Amazon will lay off about 10,000 employees this week, reports have said, as the Jeff Bezos company becomes the latest tech giant to sack staff en-masse in the wake of worsening global economic conditions.
The mass layoff was reported by The New York Times reported on Monday. The outlet cited unnamed sources familiar with the matter for the report. "Amazon's growth slowed to the lowest rate in two decades, as the bullwhip of the pandemic snapped," the NYT report said. Amazon had recorded blistering growth during the pandemic years as people across the world stayed home and worked from home. Amazon had also seen a fast-paced staff expansion in the immediate aftermath of the pandemic.
Shares Down 40% This Year
Amazon has about 1.5 million employees globally, meaning the layoff plan will hit about 1 percent of the workforce. Amazon had announced a hiring freeze on November 3 after reporting lackluster earnings. The October earnings had missed analysts' revenue expectations even as the company gave a bleak fourth quarter guidance. Amazon shares have lost 40 percent so far this year.

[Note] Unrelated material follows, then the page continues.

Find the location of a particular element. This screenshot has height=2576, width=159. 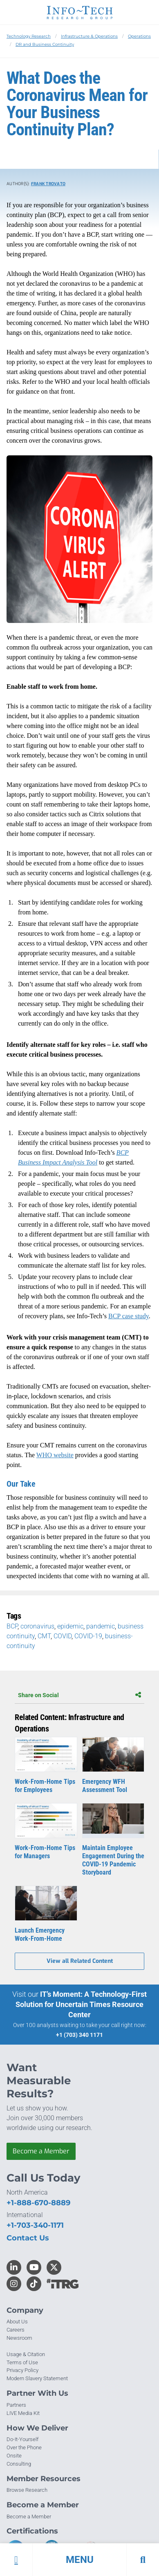 Share on Social is located at coordinates (79, 1695).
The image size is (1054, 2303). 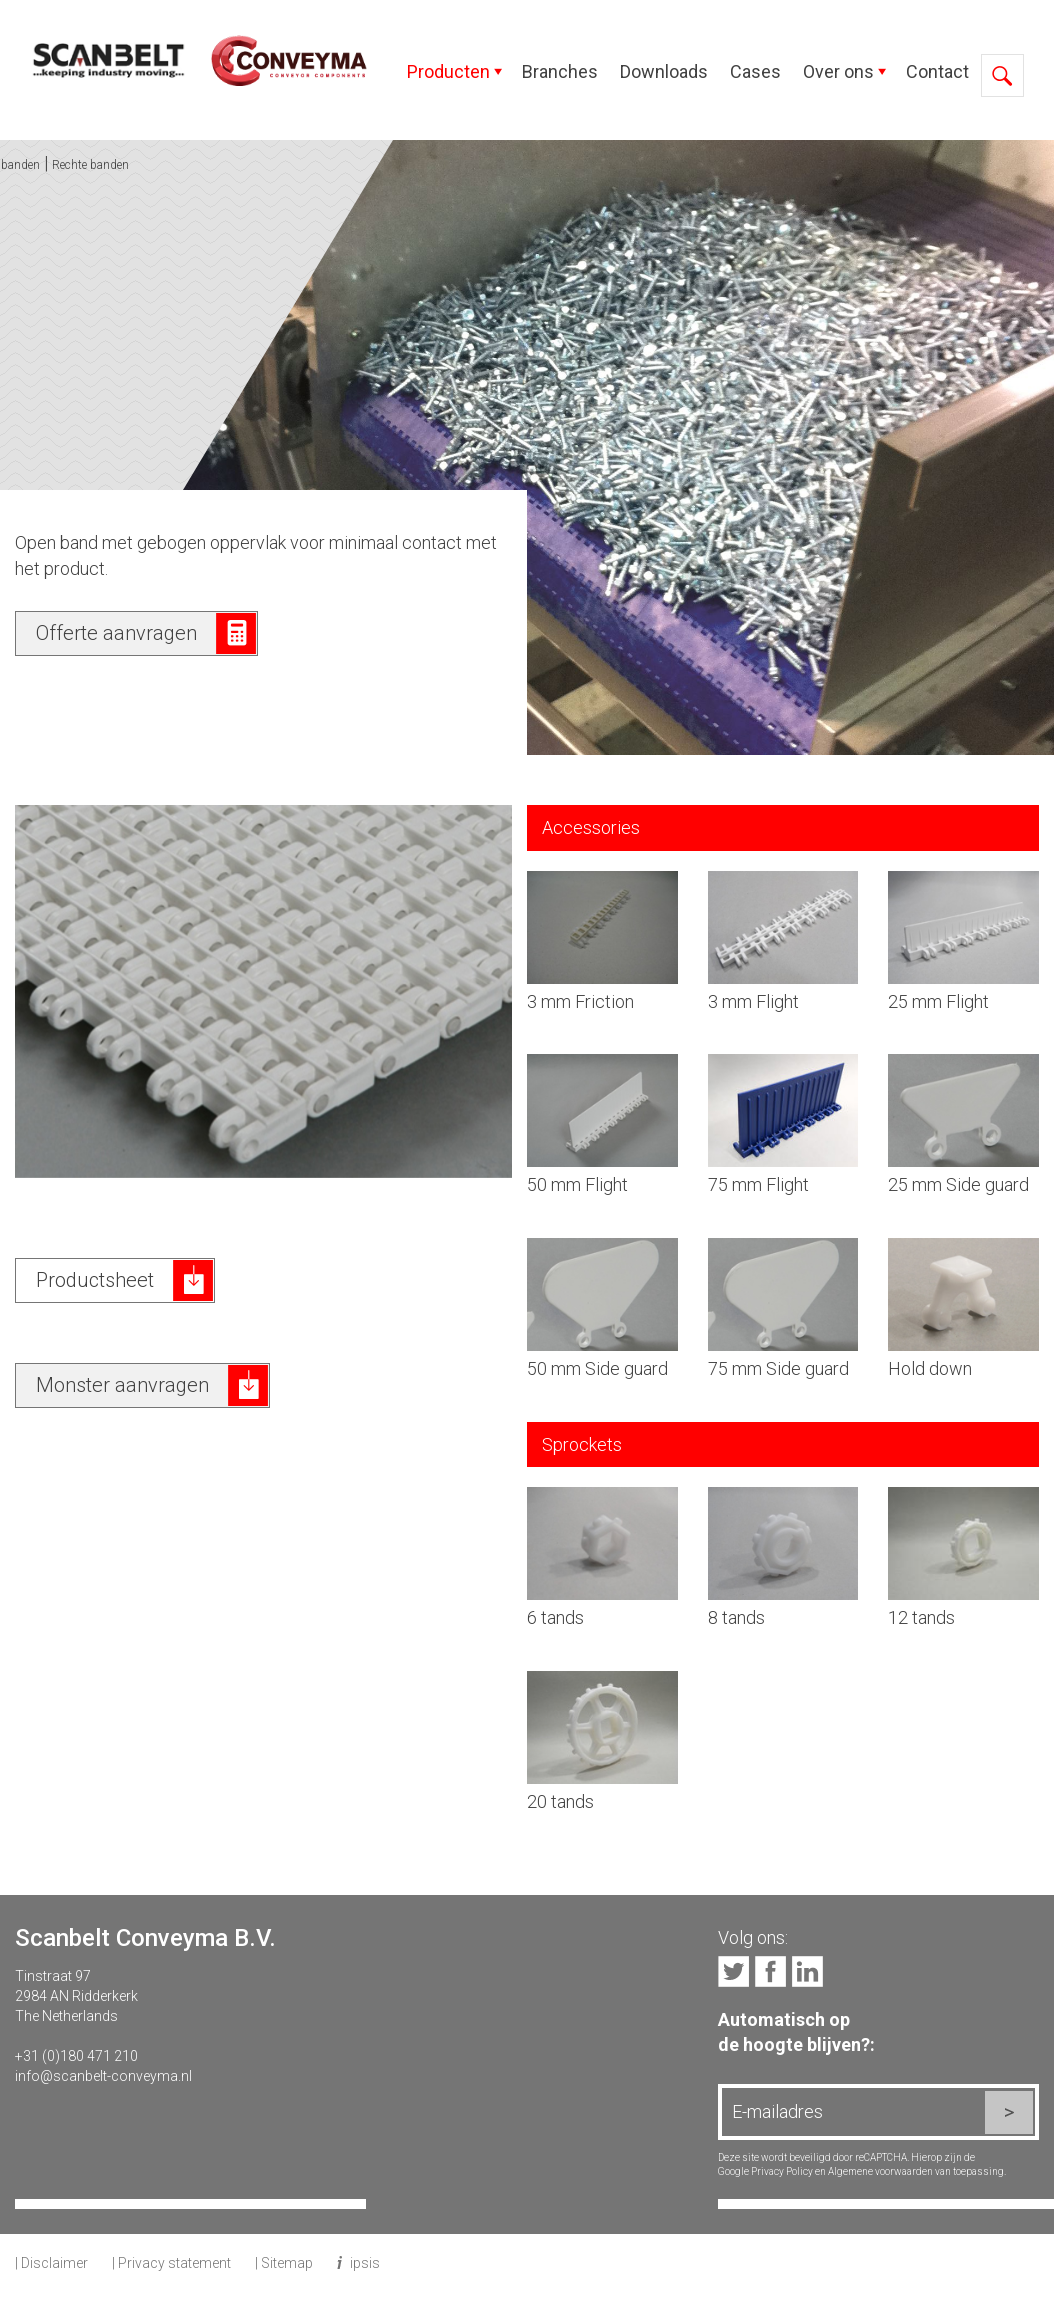 What do you see at coordinates (880, 2171) in the screenshot?
I see `Algemene voorwaarden` at bounding box center [880, 2171].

Most of the sacked workers will be from Amazon's Alexa group, which loses more than $5 billion a year, according to the Wall Street Journal. Apart from the devices business that makes Alexa-powered products among other things, the human resources and and the retail units will also be affected.
Other tech giants like Facebook parent Meta and Twitterhad also recently announced mass layofffs. The tech industry is struggling as the economy slows in the wake of rising interest rates and steep inflation.
Tech Companies Trimming Jobs
With economic gloom catching up, several companies, especially, tech organizations, have either announced job cuts or frozen hiring.
Many Big Tech companies like LinkedIn, Meta, Oracle, Twitter, Nvidia, Snap, Uber, Spotify, Intel and Salesforce have either laid off employees or frozen hiring amid the global economic downturn.
While Meta laid off 11,000 workers in October, Twitter cut 3,700 jobs after the takeover by billionaire Tesla CEO Elon Musk. Earlier, Snap laid off some 20 percent of its workforce and Lyft cut nearly 700 jobs.
Also last month, tech firm Philips announced to slash 4,000 jobs as the company faces "multiple challenges" which was reflected in its Q3 earnings.
New Philips CEO Roy Jakobs said the move to improve productivity and agility "includes the difficult, but necessary decision to immediately reduce our workforce by around 4,000 roles globally, which we do not take lightly and will implement with respect towards impacted colleagues."
Earlier this year, Google executives had warned workers to either boost performance or prepare to leave. An internal message circulated among the employees warned that "there will be blood on the streets" if the next quarterly earnings are not good.
Shockingly, tech giant Apple laid off recruiters after warning earlier that an economic downturn was forcing a hiring freeze. Bloomberg News reported that as many as 100 contract workers have been fired, indicating the spending squeeze at the iPhone maker.
The development came two weeks after Apple reported record revenues in the quarter ended June 30.
In July, Microsoft laid off hundreds of employees ahead of its quarterly earnings and amid growing economic uncertainty. The move, the company said, was in a bid to "realign" groups and roles after the close of its fiscal year on June 30, even as the company intends to grow its headcount in the coming months.
Tesla said in June it was planning to axe 10 percent of staff, along with freezing hiring amid stalled Twitter deal, global macroeconomic conditions like chip shortage, rising inflation and high interest rates. Elon Musk had emailed Tesla executives, telling them the electric car-maker needs to pause hiring worldwide and cut its workforce by about 10 percent.
In early July, Meta boss Mark Zuckerberg warned employees that the company was facing one of the worst downturns in its history and that job losses are certain in the near future. The CEO of the tech giant that owns social media companies Facebook and Instagram said in uncertain terms there will be a scaling back of operations and employee departures owing to the tight financial squeeze the behemoth is facing.
Chinese tech giant Tencent said last week it sacked a whopping 5,500 employees after the June quarter revenue dipped 3 percent, which was the company's first quarterly revenue slip after listing.
Earlier in March, Reuters had reported that Alibaba Group and Tencent Holdings were preparing to cut tens of thousands of jobs combined this year.
Smartphone giant also has cut more than 900 jobs as the Chinese economy is witnessing a slowdown. The smartphone giant had revealed that its revenues fell 20 percent in the June quarter. The layoffs affected nearly 3 per cent of Xiaomi's workforce, according to the South China Morning Post.